> **Directions**
Could you set down all of the data again, exactly as it stands?

> **Provided data**
▬▬▬▬▬▬

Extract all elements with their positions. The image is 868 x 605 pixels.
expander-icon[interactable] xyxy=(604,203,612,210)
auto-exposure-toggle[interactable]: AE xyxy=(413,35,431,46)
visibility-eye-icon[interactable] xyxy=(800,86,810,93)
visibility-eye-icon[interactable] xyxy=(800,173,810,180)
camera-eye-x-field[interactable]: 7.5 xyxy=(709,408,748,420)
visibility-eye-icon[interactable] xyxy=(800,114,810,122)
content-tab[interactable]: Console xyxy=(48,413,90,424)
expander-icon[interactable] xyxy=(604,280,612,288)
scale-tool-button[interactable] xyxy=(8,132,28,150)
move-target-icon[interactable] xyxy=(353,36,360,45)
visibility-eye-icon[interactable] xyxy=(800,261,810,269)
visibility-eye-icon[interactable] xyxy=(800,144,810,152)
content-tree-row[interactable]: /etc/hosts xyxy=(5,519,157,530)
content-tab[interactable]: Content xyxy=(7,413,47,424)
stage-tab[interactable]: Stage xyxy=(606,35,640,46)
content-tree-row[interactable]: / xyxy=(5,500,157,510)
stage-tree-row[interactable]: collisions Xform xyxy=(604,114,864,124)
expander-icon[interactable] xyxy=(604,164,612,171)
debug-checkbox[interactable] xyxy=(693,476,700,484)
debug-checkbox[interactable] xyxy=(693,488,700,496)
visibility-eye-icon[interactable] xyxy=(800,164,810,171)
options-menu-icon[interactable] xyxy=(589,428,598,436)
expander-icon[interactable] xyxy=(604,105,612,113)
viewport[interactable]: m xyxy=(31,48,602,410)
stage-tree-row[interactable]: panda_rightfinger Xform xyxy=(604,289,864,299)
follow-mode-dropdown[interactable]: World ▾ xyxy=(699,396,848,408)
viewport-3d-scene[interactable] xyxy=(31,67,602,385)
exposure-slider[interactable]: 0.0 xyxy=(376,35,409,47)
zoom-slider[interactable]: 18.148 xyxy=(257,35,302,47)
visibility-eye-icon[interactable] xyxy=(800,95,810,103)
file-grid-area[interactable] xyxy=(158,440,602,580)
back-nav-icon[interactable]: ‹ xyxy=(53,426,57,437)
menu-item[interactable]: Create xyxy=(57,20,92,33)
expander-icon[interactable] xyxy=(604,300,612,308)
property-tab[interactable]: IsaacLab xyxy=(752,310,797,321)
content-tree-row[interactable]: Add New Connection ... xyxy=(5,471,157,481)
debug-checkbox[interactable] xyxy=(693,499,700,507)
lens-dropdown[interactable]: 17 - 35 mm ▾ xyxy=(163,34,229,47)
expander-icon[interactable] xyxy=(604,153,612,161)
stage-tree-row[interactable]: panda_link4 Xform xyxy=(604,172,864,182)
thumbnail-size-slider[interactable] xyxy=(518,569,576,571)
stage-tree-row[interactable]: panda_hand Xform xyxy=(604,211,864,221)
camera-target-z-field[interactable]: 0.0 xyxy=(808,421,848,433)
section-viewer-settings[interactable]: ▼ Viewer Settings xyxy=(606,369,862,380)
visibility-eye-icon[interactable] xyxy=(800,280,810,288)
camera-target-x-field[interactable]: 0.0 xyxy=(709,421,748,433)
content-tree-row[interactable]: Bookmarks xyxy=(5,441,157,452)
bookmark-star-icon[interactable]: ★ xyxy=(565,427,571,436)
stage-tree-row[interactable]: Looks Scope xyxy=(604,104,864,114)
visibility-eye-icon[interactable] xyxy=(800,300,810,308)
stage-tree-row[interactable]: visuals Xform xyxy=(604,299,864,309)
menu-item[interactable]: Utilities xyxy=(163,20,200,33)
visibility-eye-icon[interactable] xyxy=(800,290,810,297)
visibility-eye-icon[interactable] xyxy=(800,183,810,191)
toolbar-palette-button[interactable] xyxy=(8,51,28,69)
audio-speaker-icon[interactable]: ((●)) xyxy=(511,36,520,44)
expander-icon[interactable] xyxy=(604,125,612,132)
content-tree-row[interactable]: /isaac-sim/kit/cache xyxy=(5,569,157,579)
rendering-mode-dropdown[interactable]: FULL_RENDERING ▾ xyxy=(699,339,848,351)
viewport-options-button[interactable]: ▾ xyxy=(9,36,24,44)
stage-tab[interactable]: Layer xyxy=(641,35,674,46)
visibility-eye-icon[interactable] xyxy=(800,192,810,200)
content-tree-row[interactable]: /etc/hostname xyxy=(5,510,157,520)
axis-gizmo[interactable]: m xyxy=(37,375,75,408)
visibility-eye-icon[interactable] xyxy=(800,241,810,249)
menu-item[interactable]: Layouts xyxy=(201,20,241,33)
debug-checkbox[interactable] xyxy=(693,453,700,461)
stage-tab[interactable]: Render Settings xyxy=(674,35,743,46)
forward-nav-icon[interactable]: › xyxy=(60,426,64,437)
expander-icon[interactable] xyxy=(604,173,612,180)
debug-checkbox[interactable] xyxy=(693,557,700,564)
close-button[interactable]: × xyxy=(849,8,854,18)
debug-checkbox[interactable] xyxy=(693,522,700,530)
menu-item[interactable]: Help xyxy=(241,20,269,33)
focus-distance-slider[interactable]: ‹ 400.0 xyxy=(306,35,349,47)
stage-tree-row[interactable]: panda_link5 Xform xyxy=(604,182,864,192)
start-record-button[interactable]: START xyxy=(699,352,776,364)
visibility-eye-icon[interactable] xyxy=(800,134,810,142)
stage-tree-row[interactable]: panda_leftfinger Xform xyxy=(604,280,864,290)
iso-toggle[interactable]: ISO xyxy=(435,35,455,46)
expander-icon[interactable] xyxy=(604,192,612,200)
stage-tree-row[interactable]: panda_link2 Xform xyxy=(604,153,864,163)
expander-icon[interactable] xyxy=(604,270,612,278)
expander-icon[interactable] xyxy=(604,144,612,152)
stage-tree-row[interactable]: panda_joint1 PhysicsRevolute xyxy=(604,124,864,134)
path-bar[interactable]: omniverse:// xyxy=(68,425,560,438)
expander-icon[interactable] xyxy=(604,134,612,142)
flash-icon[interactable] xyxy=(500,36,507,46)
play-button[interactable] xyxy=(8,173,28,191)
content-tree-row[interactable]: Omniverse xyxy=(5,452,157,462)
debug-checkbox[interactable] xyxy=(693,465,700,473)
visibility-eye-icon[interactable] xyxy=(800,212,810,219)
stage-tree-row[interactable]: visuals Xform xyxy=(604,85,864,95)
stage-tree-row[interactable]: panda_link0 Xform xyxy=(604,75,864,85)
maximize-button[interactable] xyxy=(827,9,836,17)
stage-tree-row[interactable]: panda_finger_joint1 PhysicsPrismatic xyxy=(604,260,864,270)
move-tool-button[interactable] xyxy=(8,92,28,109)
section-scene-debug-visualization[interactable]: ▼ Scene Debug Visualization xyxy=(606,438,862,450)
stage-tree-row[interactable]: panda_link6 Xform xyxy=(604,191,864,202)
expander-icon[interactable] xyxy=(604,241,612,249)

▬▬▬▬▬▬

> **Solved exercise**
Extract all elements with their positions. The image is 868 x 605 pixels.
expander-icon[interactable] xyxy=(604,203,612,210)
auto-exposure-toggle[interactable]: AE xyxy=(413,35,431,46)
visibility-eye-icon[interactable] xyxy=(800,86,810,93)
visibility-eye-icon[interactable] xyxy=(800,173,810,180)
camera-eye-x-field[interactable]: 7.5 xyxy=(709,408,748,420)
visibility-eye-icon[interactable] xyxy=(800,114,810,122)
content-tab[interactable]: Console xyxy=(48,413,90,424)
expander-icon[interactable] xyxy=(604,280,612,288)
scale-tool-button[interactable] xyxy=(8,132,28,150)
move-target-icon[interactable] xyxy=(353,36,360,45)
visibility-eye-icon[interactable] xyxy=(800,261,810,269)
visibility-eye-icon[interactable] xyxy=(800,144,810,152)
content-tree-row[interactable]: /etc/hosts xyxy=(5,519,157,530)
content-tab[interactable]: Content xyxy=(7,413,47,424)
stage-tab[interactable]: Stage xyxy=(606,35,640,46)
content-tree-row[interactable]: / xyxy=(5,500,157,510)
stage-tree-row[interactable]: collisions Xform xyxy=(604,114,864,124)
expander-icon[interactable] xyxy=(604,164,612,171)
debug-checkbox[interactable] xyxy=(693,476,700,484)
debug-checkbox[interactable] xyxy=(693,488,700,496)
visibility-eye-icon[interactable] xyxy=(800,164,810,171)
options-menu-icon[interactable] xyxy=(589,428,598,436)
expander-icon[interactable] xyxy=(604,105,612,113)
viewport[interactable]: m xyxy=(31,48,602,410)
stage-tree-row[interactable]: panda_rightfinger Xform xyxy=(604,289,864,299)
follow-mode-dropdown[interactable]: World ▾ xyxy=(699,396,848,408)
viewport-3d-scene[interactable] xyxy=(31,67,602,385)
exposure-slider[interactable]: 0.0 xyxy=(376,35,409,47)
zoom-slider[interactable]: 18.148 xyxy=(257,35,302,47)
visibility-eye-icon[interactable] xyxy=(800,95,810,103)
file-grid-area[interactable] xyxy=(158,440,602,580)
back-nav-icon[interactable]: ‹ xyxy=(53,426,57,437)
menu-item[interactable]: Create xyxy=(57,20,92,33)
expander-icon[interactable] xyxy=(604,300,612,308)
property-tab[interactable]: IsaacLab xyxy=(752,310,797,321)
content-tree-row[interactable]: Add New Connection ... xyxy=(5,471,157,481)
debug-checkbox[interactable] xyxy=(693,499,700,507)
lens-dropdown[interactable]: 17 - 35 mm ▾ xyxy=(163,34,229,47)
expander-icon[interactable] xyxy=(604,153,612,161)
stage-tree-row[interactable]: panda_link4 Xform xyxy=(604,172,864,182)
thumbnail-size-slider[interactable] xyxy=(518,569,576,571)
stage-tree-row[interactable]: panda_hand Xform xyxy=(604,211,864,221)
camera-target-z-field[interactable]: 0.0 xyxy=(808,421,848,433)
section-viewer-settings[interactable]: ▼ Viewer Settings xyxy=(606,369,862,380)
visibility-eye-icon[interactable] xyxy=(800,280,810,288)
camera-target-x-field[interactable]: 0.0 xyxy=(709,421,748,433)
content-tree-row[interactable]: Bookmarks xyxy=(5,441,157,452)
bookmark-star-icon[interactable]: ★ xyxy=(565,427,571,436)
stage-tree-row[interactable]: Looks Scope xyxy=(604,104,864,114)
visibility-eye-icon[interactable] xyxy=(800,300,810,308)
stage-tree-row[interactable]: visuals Xform xyxy=(604,299,864,309)
menu-item[interactable]: Utilities xyxy=(163,20,200,33)
visibility-eye-icon[interactable] xyxy=(800,290,810,297)
visibility-eye-icon[interactable] xyxy=(800,183,810,191)
toolbar-palette-button[interactable] xyxy=(8,51,28,69)
audio-speaker-icon[interactable]: ((●)) xyxy=(511,36,520,44)
expander-icon[interactable] xyxy=(604,125,612,132)
content-tree-row[interactable]: /isaac-sim/kit/cache xyxy=(5,569,157,579)
rendering-mode-dropdown[interactable]: FULL_RENDERING ▾ xyxy=(699,339,848,351)
viewport-options-button[interactable]: ▾ xyxy=(9,36,24,44)
stage-tab[interactable]: Layer xyxy=(641,35,674,46)
visibility-eye-icon[interactable] xyxy=(800,192,810,200)
content-tree-row[interactable]: /etc/hostname xyxy=(5,510,157,520)
axis-gizmo[interactable]: m xyxy=(37,375,75,408)
visibility-eye-icon[interactable] xyxy=(800,241,810,249)
menu-item[interactable]: Layouts xyxy=(201,20,241,33)
debug-checkbox[interactable] xyxy=(693,453,700,461)
stage-tab[interactable]: Render Settings xyxy=(674,35,743,46)
forward-nav-icon[interactable]: › xyxy=(60,426,64,437)
expander-icon[interactable] xyxy=(604,173,612,180)
debug-checkbox[interactable] xyxy=(693,557,700,564)
close-button[interactable]: × xyxy=(849,8,854,18)
debug-checkbox[interactable] xyxy=(693,522,700,530)
menu-item[interactable]: Help xyxy=(241,20,269,33)
focus-distance-slider[interactable]: ‹ 400.0 xyxy=(306,35,349,47)
stage-tree-row[interactable]: panda_link5 Xform xyxy=(604,182,864,192)
start-record-button[interactable]: START xyxy=(699,352,776,364)
visibility-eye-icon[interactable] xyxy=(800,134,810,142)
stage-tree-row[interactable]: panda_leftfinger Xform xyxy=(604,280,864,290)
iso-toggle[interactable]: ISO xyxy=(435,35,455,46)
expander-icon[interactable] xyxy=(604,192,612,200)
stage-tree-row[interactable]: panda_link2 Xform xyxy=(604,153,864,163)
expander-icon[interactable] xyxy=(604,270,612,278)
expander-icon[interactable] xyxy=(604,144,612,152)
stage-tree-row[interactable]: panda_joint1 PhysicsRevolute xyxy=(604,124,864,134)
path-bar[interactable]: omniverse:// xyxy=(68,425,560,438)
expander-icon[interactable] xyxy=(604,134,612,142)
flash-icon[interactable] xyxy=(500,36,507,46)
play-button[interactable] xyxy=(8,173,28,191)
content-tree-row[interactable]: Omniverse xyxy=(5,452,157,462)
debug-checkbox[interactable] xyxy=(693,465,700,473)
visibility-eye-icon[interactable] xyxy=(800,212,810,219)
stage-tree-row[interactable]: visuals Xform xyxy=(604,85,864,95)
stage-tree-row[interactable]: panda_link0 Xform xyxy=(604,75,864,85)
maximize-button[interactable] xyxy=(827,9,836,17)
stage-tree-row[interactable]: panda_finger_joint1 PhysicsPrismatic xyxy=(604,260,864,270)
move-tool-button[interactable] xyxy=(8,92,28,109)
section-scene-debug-visualization[interactable]: ▼ Scene Debug Visualization xyxy=(606,438,862,450)
stage-tree-row[interactable]: panda_link6 Xform xyxy=(604,191,864,202)
expander-icon[interactable] xyxy=(604,241,612,249)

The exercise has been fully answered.